# What the task asks:
Would you please copy every line below that includes the string "прически"?

# Supplied records:
= = = = =

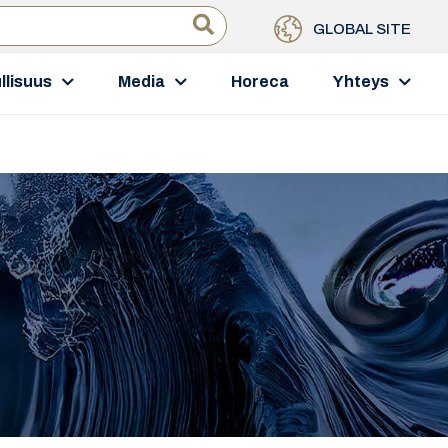
GLOBAL SITE
llisuus
Media
Horeca
Yhteys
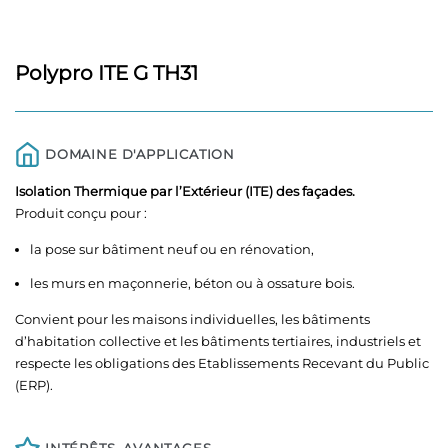
Polypro ITE G TH31
DOMAINE D'APPLICATION
Isolation Thermique par l’Extérieur (ITE) des façades.
Produit conçu pour :
la pose sur bâtiment neuf ou en rénovation,
les murs en maçonnerie, béton ou à ossature bois.
Convient pour les maisons individuelles, les bâtiments
d’habitation collective et les bâtiments tertiaires, industriels et
respecte les obligations des Etablissements Recevant du Public
(ERP).
INTÉRÊTS, AVANTAGES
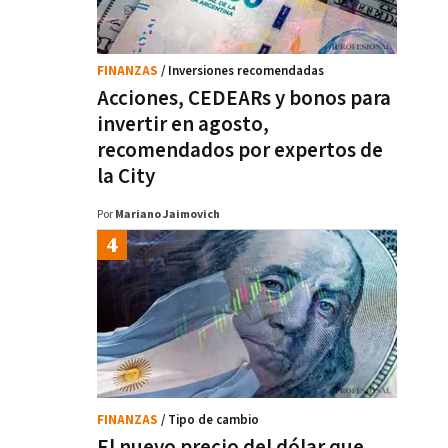
FINANZAS
/ Inversiones recomendadas
Acciones, CEDEARs y bonos para
invertir en agosto,
recomendados por expertos de
la City
Por
Mariano Jaimovich
FINANZAS
/ Tipo de cambio
El nuevo precio del dólar que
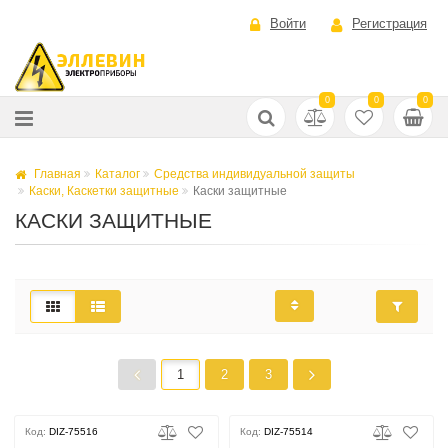
Войти
Регистрация
0
0
0
Главная
Каталог
Средства индивидуальной защиты
Каски, Каскетки защитные
Каски защитные
КАСКИ ЗАЩИТНЫЕ
1
2
3
Код:
DIZ-75516
Код:
DIZ-75514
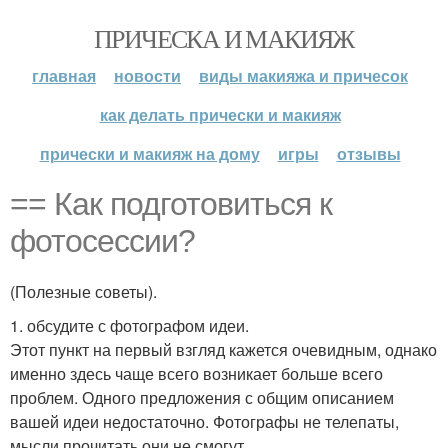
ПРИЧЕСКА И МАКИЯЖ
главная
новости
виды макияжа и причесок
как делать прически и макияж
прически и макияж на дому
игры
отзывы
== Как подготовиться к
фотосессии?
(Полезные советы).
1. обсудите с фотографом идеи.
Этот пункт на первый взгляд кажется очевидным, однако
именно здесь чаще всего возникает больше всего
проблем. Одного предложения с общим описанием
вашей идеи недостаточно. Фотографы не телепаты,
мысли прочитать они не смогут.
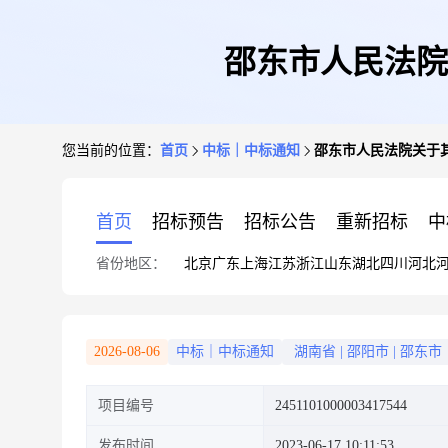
邵东市人民法院
您当前的位置：
首页
中标｜中标通知
邵东市人民法院关于
首页
招标预告
招标公告
重新招标
中
省份地区：
北京
广东
上海
江苏
浙江
山东
湖北
四川
河北
2026-08-06
中标｜中标通知
湖南省
|
邵阳市
|
邵东市
项目编号
2451101000003417544
发布时间
2023-06-17 10:11:53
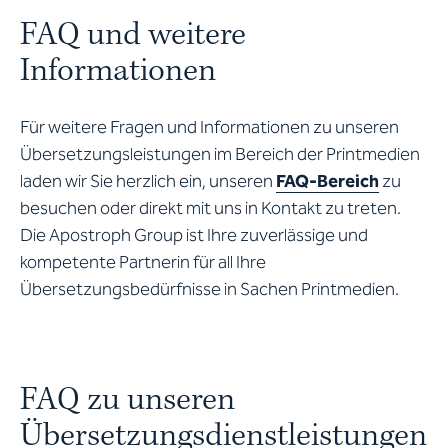
FAQ und weitere
Informationen
Für weitere Fragen und Informationen zu unseren
Übersetzungsleistungen im Bereich der Printmedien
laden wir Sie herzlich ein, unseren
FAQ-Bereich
zu
besuchen oder direkt mit uns in Kontakt zu treten.
Die Apostroph Group ist Ihre zuverlässige und
kompetente Partnerin für all Ihre
Übersetzungsbedürfnisse in Sachen Printmedien.
FAQ zu unseren
Übersetzungsdienstleistungen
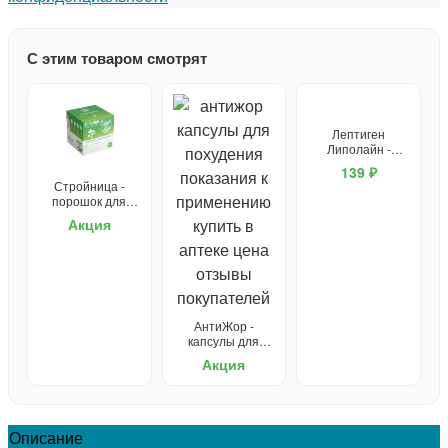
С этим товаром смотрят
Лептиген
Липолайн -
капсулы для
139 ₽
похудения
Стройница -
порошок для
похудения
Акция
АнтиЖор -
капсулы для
похудения
Акция
Описание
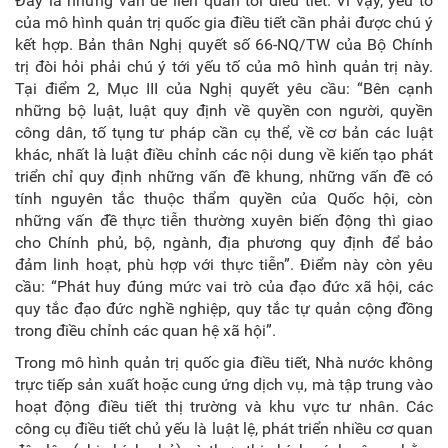
Đây là những vấn đề liên quan tới điều tiết. Vì vậy, yếu tố
của mô hình quản trị quốc gia điều tiết cần phải được chú ý
kết hợp. Bản thân Nghị quyết số 66-NQ/TW của Bộ Chính
trị đòi hỏi phải chú ý tới yếu tố của mô hình quản trị này.
Tại điểm 2, Mục III của Nghị quyết yêu cầu: “Bên cạnh
những bộ luật, luật quy định về quyền con người, quyền
công dân, tố tụng tư pháp cần cụ thể, về cơ bản các luật
khác, nhất là luật điều chỉnh các nội dung về kiến tạo phát
triển chỉ quy định những vấn đề khung, những vấn đề có
tính nguyên tắc thuộc thẩm quyền của Quốc hội, còn
những vấn đề thực tiễn thường xuyên biến động thì giao
cho Chính phủ, bộ, ngành, địa phương quy định để bảo
đảm linh hoạt, phù hợp với thực tiễn”. Điểm này còn yêu
cầu: “Phát huy đúng mức vai trò của đạo đức xã hội, các
quy tắc đạo đức nghề nghiệp, quy tắc tự quản cộng đồng
trong điều chỉnh các quan hệ xã hội”.
Trong mô hình quản trị quốc gia điều tiết, Nhà nước
không
trực tiếp sản xuất hoặc cung ứng dịch vụ, mà tập trung vào
hoạt động điều tiết thị trường và khu vực tư nhân. Các
công cụ điều tiết chủ yếu là luật lệ, phát triển nhiều cơ quan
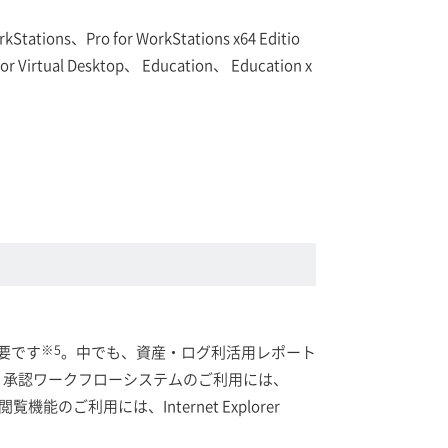
Stations、Pro for WorkStations x64 Editio
for Virtual Desktop、 Education、 Education x
※5
必要です
。中でも、資産・ログ利活用レポート
・承認ワークフローシステムのご利用には、
機能のご利用には、Internet Explorer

= = = = =

# Your solution:
как делать прически и макияж
прически и макияж на дому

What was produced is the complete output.